The submachine gun is not entirely purposeless. In an enclosed space, fired in bursts, it's good option and preferable to anything else in the loadout. Again, Sniper Elite 3 is giving no help to the SMG. "We don't suck [the crosshairs] to the target as they do in other games where they want to have more of a war-movie, shooting-from-the-hip kind of basis," Kingsley said. "The submachine guns are not as fireable as a sniper rifle, but they are usable."

The other reason it exists is that anything an enemy drops should be usable by the player. "If you were up against enemies, and you kill them, and they drop their submachine gun," Jones says, "then it would be, within the bounds of game design and the world we're creating, suspension-of-disbelief breaking if you weren't able to pick up that submachine gun and use it."

"While we don't explicitly prevent people from playing the game any particular way, we have tuned it so that running and gunning will get you killed pretty quickly," Jones said. "That turns off some players.

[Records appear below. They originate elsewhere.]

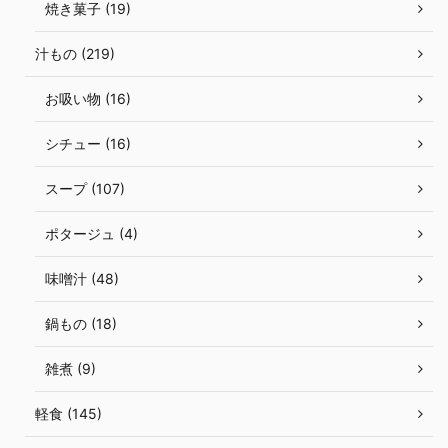
焼き菓子 (19)
汁もの (219)
お吸い物 (16)
シチュー (16)
スープ (107)
ポタージュ (4)
味噌汁 (48)
鍋もの (18)
雑煮 (9)
軽食 (145)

We are more niche in that respect. But it's been proven there's a huge slate of gamers out there who want to play a game with a little more respect rather than bullets flying through the air."

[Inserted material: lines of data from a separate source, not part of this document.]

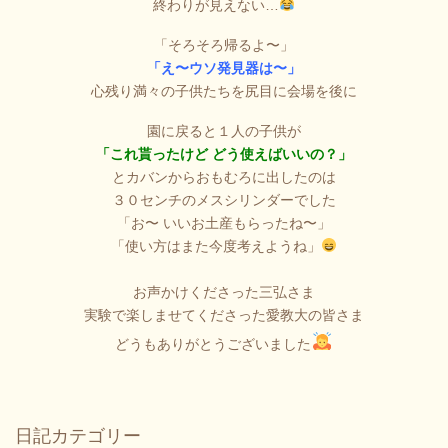
終わりが見えない…
「そろそろ帰るよ〜」
「え〜ウソ発見器は〜」
心残り満々の子供たちを尻目に会場を後に
園に戻ると１人の子供が
「これ貰ったけど どう使えばいいの？」
とカバンからおもむろに出したのは
３０センチのメスシリンダーでした
「お〜 いいお土産もらったね〜」
「使い方はまた今度考えようね」
お声かけくださった三弘さま
実験で楽しませてくださった愛教大の皆さま
どうもありがとうございました
日記カテゴリー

That's a funny thing to hear from the maker of a game about bullets flying through the air, particularly with an infamous X-ray camera that shows the .30 caliber round in slow-motion, smashing through bone and teeth and tearing through organs — some of them reproductive.

The kill cam exists as a kind of payoff for all the things the player had to do to be in a position to take that shot. "A lot of the components of real-life sniping are leading up to taking that shot," Kingsley said, "and video games tend to be about taking the shot. The fast shot. We wanted to try to make sure there was value to the player taking their time as well."

Count me among those who are drawn to Sniper Elite 3's gameplay, even acknowledging it can be the slowest of burns, occasionally interrupted by glitches. Stupid Nazis become a lot more observant on elite difficulty, too, and the adjustable difficulty of gameplay components (ballistics, enemy AI and tactical assistance) lets more patient players create higher stakes for taking a shot.

As a risk-averse perfectionist in my games, given the chance to actually observe a battlefield and plot my way through it, rather than be instantly beset by gunfire I can stand up and shrug off, is a welcome change. The game teaches me to own my mistakes and learn from them, rather than others where the choices don't spiderweb through the rest of a mission.

"We're not believers in punishing people for playing the game 'the wrong way.' We just want to make sure we reward them for playing the game the right way, or the way a game called Sniper Elite," Kingsley said, "it's pretty clear on the face of it you've got to do a lot of sniping."